High quality J-edited sum and difference spectra of lactate, glutamate plus glutamine (Glx), and γ-aminobutyric acid (GABA) were evidenced by narrow N-acetylaspartate (NAA) baseline linewidth in VC (GABA runs: linewidth = 7.61 ± 0.59 Hz, CRLB = 3.4 ± 1.2; lactate runs: linewidth = 7.95 ± 0.62 Hz, CRLB = 3.7 ±1.4) and in PCC (GABA runs: linewidth = 5.73 ± 0.69 Hz, CRLB = 4.8 ± 2.4; lactate runs: linewidth =6.80 ± 0.93 Hz, CRLB = 4.5 ± 4.3; Figures S1(c) to (f)). The results revealed BOLD-induced NAA linewidth narrowing in VC during the visual task (linewidth difference between fixation and flashing tasks; GABA runs, -0.10 ± 0.13 Hz; lactate runs, -0.10 ± 0.13 Hz), and NAA linewidth broadening in PCC during the cognitive task (linewidth difference between rest and emotion identification tasks; GABA runs, 0.03 ± 0.09 Hz; lactate runs, 0.03 ± 0.04 Hz). These spectra were modeled using an exponential term and compensated for the effects of linewidth change.³⁶ No significant task-induced change in NAA level was found between baseline and task conditions in fMRS runs after compensation (two-tailed one-sample t-test; GABA VC runs: t = 0.7, p > 0.5, GABA PCC runs: t = 1.0, p > 0.3; lactate VC runs: t = 0.7, p > 0.4, lactate PCC runs: t = 0.3, p > 0.5).

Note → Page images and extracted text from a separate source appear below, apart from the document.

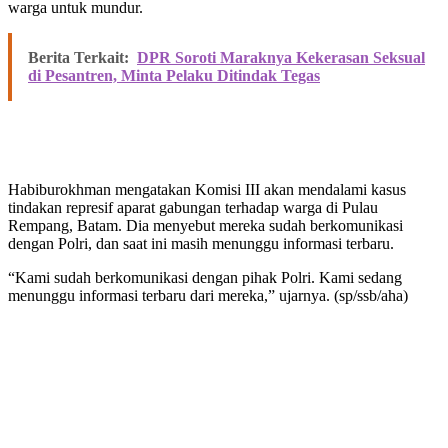
warga untuk mundur.
Berita Terkait:
DPR Soroti Maraknya Kekerasan Seksual
di Pesantren, Minta Pelaku Ditindak Tegas
Habiburokhman mengatakan Komisi III akan mendalami kasus
tindakan represif aparat gabungan terhadap warga di Pulau
Rempang, Batam. Dia menyebut mereka sudah berkomunikasi
dengan Polri, dan saat ini masih menunggu informasi terbaru.
“Kami sudah berkomunikasi dengan pihak Polri. Kami sedang
menunggu informasi terbaru dari mereka,” ujarnya. (sp/ssb/aha)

We estimated GABA, Glx, and lactate levels during baseline and task conditions, and their correlation with concurrent fMRI-fMRS BOLD responses (Figure 2, Figure S2). We found a significant negative correlation between baseline GABA levels and fMRI-fMRS BOLD responses in VC (Figure 2(a); two-tailed Pearson correlation; rho = -0.50, p = 0.027) and in PCC (Figure 2(b); two-tailed Pearson correlation; rho = -0.57, p = 0.010), but not between baseline lactate or Glx levels and fMRI-fMRS BOLD responses (Figures 2(c) to (f); p-values > 0.3). GABA levels were somewhat high (VC baseline level = 2.22 ± 0.33 mM, PCC baseline level = 2.27 ± 0.30 mM) given differential T₂ weighting factor 1.76 for GABA as referenced to NAA, and likely due to some co-edited macromolecular contributions (Figure S2).^28,60–65 However, quantified GABA levels may reflect individual and/or regional differences.^32,66,67 Note that Glx levels are given in arbitrary units because the J-editing parameters were not optimal for absolute quantification of Glx.

Figure 2.

Correlations between task-induced BOLD responses and baseline GABA, Glx and lactate levels. (a, b) Normalized GABA levels correlated negatively with BOLD responses both during VC activation and PCC deactivation. (c–f) Glx or lactate levels did not correlate with BOLD responses. Solid and dashed lines in (d) denote slopes without and with two outlying Glx estimates, respectively. GABA, Glx and lactate levels were estimated assuming NAA concentration of 10 mM. Glx levels are expressed in (a.u.) because the J-editing parameters were optimized for GABA.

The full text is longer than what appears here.